News & Events

Brexit Effects

July 12, 2016, Author: Jan Švejnar

There are and will be major gyrations in the financial markets until things clear up; depending on the resolution of the Brexit crisis, there may be negative spillovers on economic growth worldwide.


Political crisis – the Conservatives have to deal with the discontent of the anti-Brexit public (demand for a new referendum) and at the same time negotiate the exit – they would like to do it slowly after selectin new leadership, but they are pushed by many in the EU 27 to do it fast; British public administration will be overwhelmed for months and even years with these negotiations;the Europeans will want the UK out fast and on tough terms, which is not conducive to a favorable negotiated outcome for the UK; the Scotts and Northern Irish may want to be in the EU and hence organize a referendum of their own.
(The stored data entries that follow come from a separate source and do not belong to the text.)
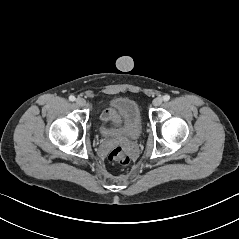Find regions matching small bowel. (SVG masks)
Instances as JSON below:
<instances>
[{"label": "small bowel", "mask_w": 239, "mask_h": 239, "mask_svg": "<svg viewBox=\"0 0 239 239\" xmlns=\"http://www.w3.org/2000/svg\"><path fill=\"white\" fill-rule=\"evenodd\" d=\"M102 119L104 121H111L113 123H118V117L116 112L113 109H106L102 114Z\"/></svg>", "instance_id": "obj_1"}]
</instances>
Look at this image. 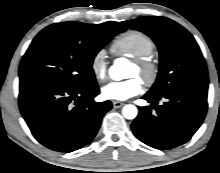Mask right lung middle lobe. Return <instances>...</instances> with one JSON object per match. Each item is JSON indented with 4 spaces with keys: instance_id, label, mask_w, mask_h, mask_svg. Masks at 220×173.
<instances>
[{
    "instance_id": "dd1d6c3e",
    "label": "right lung middle lobe",
    "mask_w": 220,
    "mask_h": 173,
    "mask_svg": "<svg viewBox=\"0 0 220 173\" xmlns=\"http://www.w3.org/2000/svg\"><path fill=\"white\" fill-rule=\"evenodd\" d=\"M117 34L112 28L79 22L52 24L34 38L23 56L20 80L46 79L72 88L94 85V57Z\"/></svg>"
}]
</instances>
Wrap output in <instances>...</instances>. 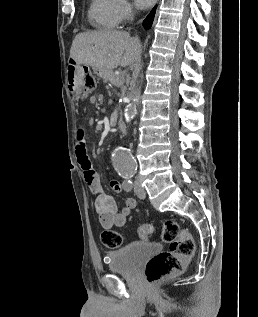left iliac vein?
<instances>
[{"label": "left iliac vein", "instance_id": "1", "mask_svg": "<svg viewBox=\"0 0 258 317\" xmlns=\"http://www.w3.org/2000/svg\"><path fill=\"white\" fill-rule=\"evenodd\" d=\"M133 187H134V190H135V194L140 198L142 197L143 199L145 198V193H146V190L141 186V183L136 179L134 182H133ZM142 199V200H143Z\"/></svg>", "mask_w": 258, "mask_h": 317}]
</instances>
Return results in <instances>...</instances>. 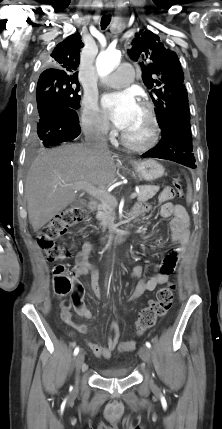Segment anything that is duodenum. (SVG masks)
<instances>
[{"mask_svg": "<svg viewBox=\"0 0 222 429\" xmlns=\"http://www.w3.org/2000/svg\"><path fill=\"white\" fill-rule=\"evenodd\" d=\"M98 208V203L96 201H90L87 205L88 212L92 213L96 211ZM129 236V229L127 224L124 225V227L111 236H109L104 243L107 245H113V244H119L123 243L127 237Z\"/></svg>", "mask_w": 222, "mask_h": 429, "instance_id": "410a0bca", "label": "duodenum"}]
</instances>
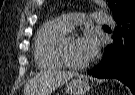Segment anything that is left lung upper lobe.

All this will be a source of major uncertainty if not a government crisis

Economics – there will be a reduction in trade with Europe, especially if UK imposes restrictions on immigration and cannot automatically qualify for an EFTA status; the depreciation of the Pound will have a beneficial effect on exports and import substituting producers, which will mitigate the negative effect of Brexit; overall Brexit will have a chilling effect on investment in the UK (some of which receives EU subsidies that will disappear) and this is going to be especially important in R&D sector (some of which receives EU subsidies that will disappear); a positive effect may be found in the reduction of the regulatory burden but the uncertainty that has been created will outweigh this benefit, especially since the leaders of Brexit do not have a prepared strategy and roadmap of where they constructively want to go; in the short run, all new investments will be put on hold.
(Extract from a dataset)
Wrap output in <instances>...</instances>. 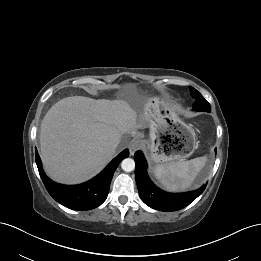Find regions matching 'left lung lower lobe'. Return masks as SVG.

Politics – this period represents a major test of Europe’s leadership - will the politicians come up with a strategy of how to keep the EU united and on a path to prosperity, or will they wander aimlessly in arguments and fail to lead, thus giving in to centrifugal forces represented by the extremist, nationalistic movements?; public administration will be busy negotiating British exit and hence predisposed to inertia on other important fronts;

Economic effects – Some economic activity (e.g., in the financial sector) will move from Britain to the Continent, but there will also be a decline in investment in Europe due to increased uncertainty about whether the EU will survive and in what form; reduced trade with the UK will have some negative effect on the EU; If the EU were to fall apart, much would depend on whether this would be orderly (keeping the free trade zone and common labor market) or disorderly, resulting in trade protectionism and restrictions on labor mobility.

Czech Republic

Politics – a big question if CZ will start playing a more active role in Europe with the aim of keeping it together, or, in a case of unravelling, making the disintegration orderly so CZ can keep as much of the economic benefits of EU, and military benefits of NATO, as possible – in other words, this is about whether the Czech leaders can fight effectively for national interest!; This may require not only more active and effective approach within the country, but also in terms of coalition-building within the EU. An important aspect will be to prevent the founding 6 members of the EU to predetermine the outcome for all 27 members (there are signs that this is what is already happening). It is not at all clear that the current CZ leadership, or leadership of the CZ opposition parties, is capable of doing this.

Economic aspects – Economic welfare (living standards) of CZ rise and fall with those of the EU and Germany in particular. If the economic effect of Brexit on the EU as a whole were to be small, CZ would not feel a major negative effect. However, if a disorderly disintegration were to occur, the effect on CZ would be huge because it is a very open economy. In the latter case, the key would be to maintain a common market (and actually, if possible, a currency union) with Germany.


There are and will be major gyrations in the financial markets until things clear up; depending on the resolution of the Brexit crisis, there may be negative spillovers on economic growth worldwide.

The negative scenario, given that the current EU still constitutes over 20% of the world production, would lead to a reduction in investment and consumption on the expectation of global economic slowdown. This could generate another global recession.